An intercounty drain board, set up to manage the two-county petition, came up with a much more intensive plan, however. The board announced intentions to clear every bit of vegetation from 18 miles of the creek (far beyond the beaver dams), as well as to deepen, widen, and straighten the stream. Total cost to area landowners: $4 million.

Residents were horrified when they learned of the multi-million dollar cost and extensive stream alteration. The petition's boilerplate language included mention of widening, deepening, and straightening. But the average signer never expected that a simple cleanout could become such an expensive and destructive project. Many wrote letters requesting that the drain commissioners take their names off the petition.

"The reason I signed the petition was to remove debris," says Art Laupichler, a local farmer and real estate agent. "I wasn't interested in a full-scale dredging."

Neither was Karen Delia, a Lynn Township trustee, who also signed the petition but never expected it would threaten her township with bankruptcy.Lynn township alone was scheduled to pay $35,000 per year for 10 years for the multi-million dollar project, or 22 percent of the township's annual budget. "Putting ourselves in such financial stress would mean we would have no money to clean out any other ditches, no money to fix roads, no money for anything."

Damages No Deterrent
But that didn't stop the Intercounty Drain Board. Neither did the board's own engineering studies, which warned that the much larger Mill Creek drain would dump unprecedented floodwaters on the St. Clair County town of Yale. The town of 1,900 sits just past the point where the dredging would end, and where high water from heavy rains would spill over the drain's sides because the creek channel below is too small to carry torrential volumes.

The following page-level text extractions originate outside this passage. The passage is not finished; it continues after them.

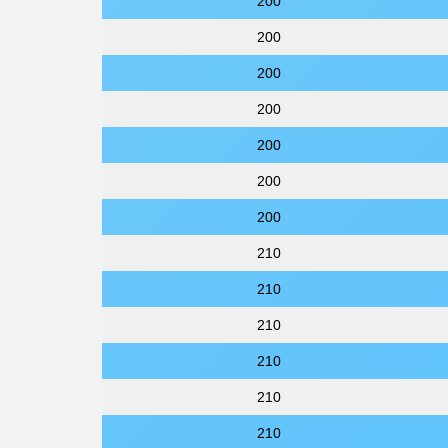
200
200
200
200
200
200
200
210
210
210
210
210
210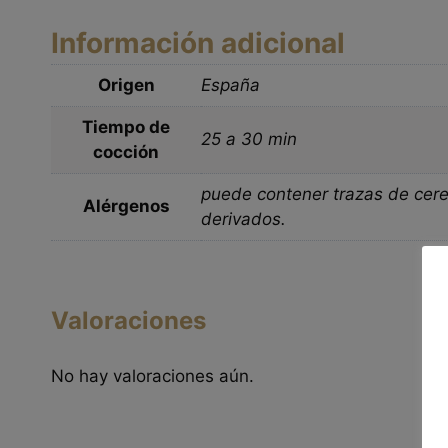
Información adicional
Origen
España
Tiempo de
25 a 30 min
cocción
puede contener trazas de cerea
Alérgenos
derivados.
Valoraciones
No hay valoraciones aún.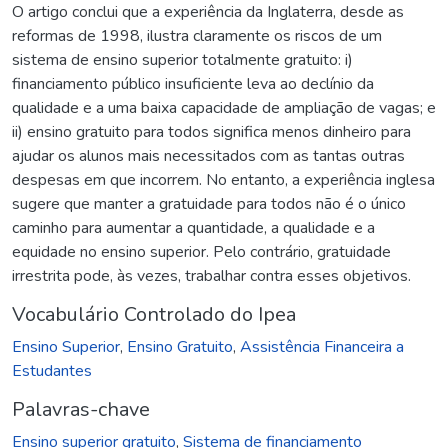
O artigo conclui que a experiência da Inglaterra, desde as
reformas de 1998, ilustra claramente os riscos de um
sistema de ensino superior totalmente gratuito: i)
financiamento público insuficiente leva ao declínio da
qualidade e a uma baixa capacidade de ampliação de vagas; e
ii) ensino gratuito para todos significa menos dinheiro para
ajudar os alunos mais necessitados com as tantas outras
despesas em que incorrem. No entanto, a experiência inglesa
sugere que manter a gratuidade para todos não é o único
caminho para aumentar a quantidade, a qualidade e a
equidade no ensino superior. Pelo contrário, gratuidade
irrestrita pode, às vezes, trabalhar contra esses objetivos.
Vocabulário Controlado do Ipea
Ensino Superior
,
Ensino Gratuito
,
Assistência Financeira a
Estudantes
Palavras-chave
Ensino superior gratuito
,
Sistema de financiamento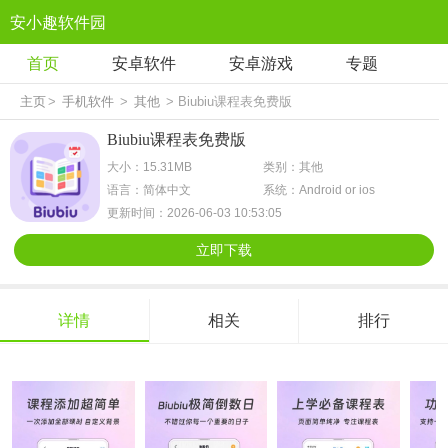
安小趣软件园
首页
安卓软件
安卓游戏
专题
主页
>
手机软件
>
其他
> Biubiu课程表免费版
Biubiu课程表免费版
大小：15.31MB
类别：其他
语言：简体中文
系统：Android or ios
更新时间：2026-06-03 10:53:05
立即下载
详情
相关
排行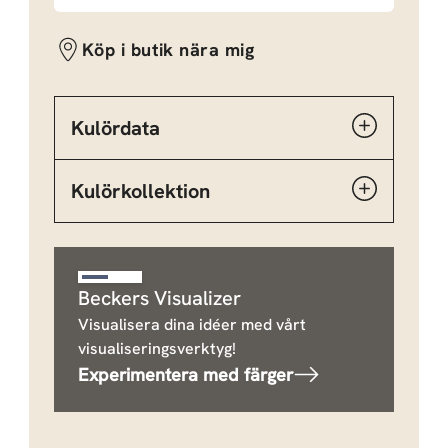
Köp i butik nära mig
Kulördata
Kulörkollektion
Beckers Visualizer
Visualisera dina idéer med vårt
visualiseringsverktyg!
Experimentera med färger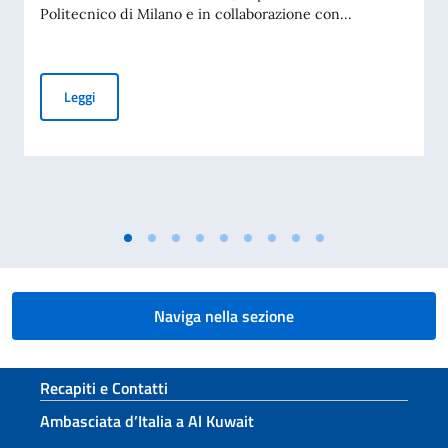
Politecnico di Milano e in collaborazione con...
Accademia Teatro alla Scala – Borse di studio in Design, M
Leggi
Naviga nella sezione
Sezione footer
Recapiti e Contatti
Ambasciata d’Italia a Al Kuwait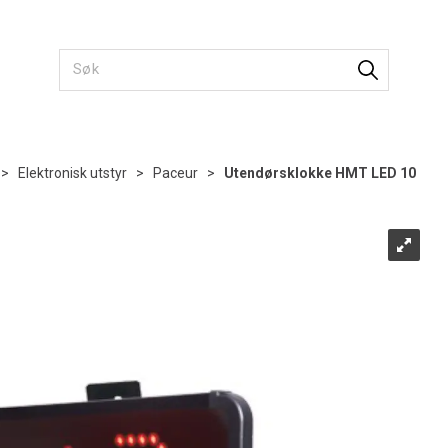
>
Elektronisk utstyr
>
Paceur
>
Utendørsklokke HMT LED 10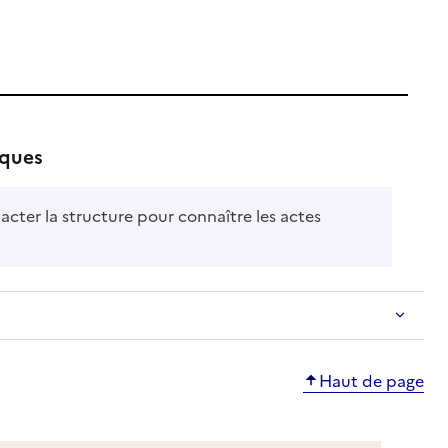
iques
acter la structure pour connaître les actes
Haut de page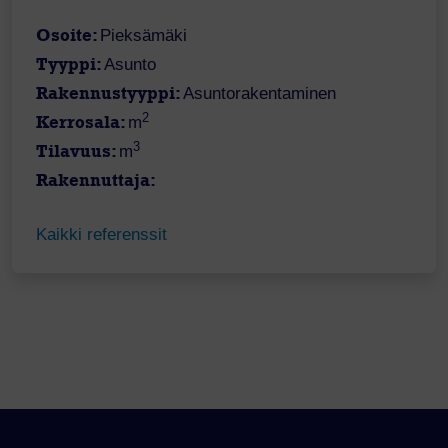
Osoite:
Pieksämäki
Tyyppi:
Asunto
Rakennustyyppi:
Asuntorakentaminen
2
Kerrosala:
m
3
Tilavuus:
m
Rakennuttaja:
Kaikki referenssit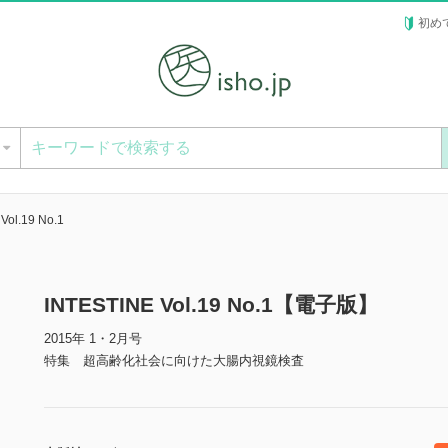
初め
ー
Vol.19 No.1
INTESTINE Vol.19 No.1【電子版】
2015年 1・2月号
特集 超高齢化社会に向けた大腸内視鏡検査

Yale homes had always stayed high and dry even in those rare times when floodwaters covered the streets. But the engineering studies made it clear that people, such as Dick Henry, who live in a low-lying part of town, would face more flooding because of the drain "improvements" upstream.

Nevertheless, the Intercounty Drain Board decided that the landowners and local governments of St. Clair County where both elected officials and citizens were opposed to the costly and damaging project should pay two-thirds of the total cost.

Public Servants Fight the Public
Most people in Michigan give up their fights against the unfair taxation and environmental destructiveness of modern drain projects once they learn the Drain Code affords them no meaningful opportunity to influence or appeal drain decisions. But Mill Creek area residents didn't stop when their first lawsuit failed due to the fact that the Drain Code only allows residents to challenge the "necessity" of a drain, not its scope, route, or cost.

They organized a citizens coalition. They held countless bake sales. They even elected a new drain commissioner in St. Clair County to represent their concerns. But nothing they tried over nearly 10 years of struggle could change the fact that citizens have no power under the Drain Code to protect their communitys' finances and natural resources.

In the spring of 1999, the Intercounty Drain Board finally agreed to try the citizens' $150,000 alternative. Why? Because state law limits the amount of debt drain boards can go into for such efforts as fighting the public in court.

"It's taken this long, plus thousands of dollars in legal fees, just to get these guys to compromise," says farmer Art Laupichler. "It's a shame."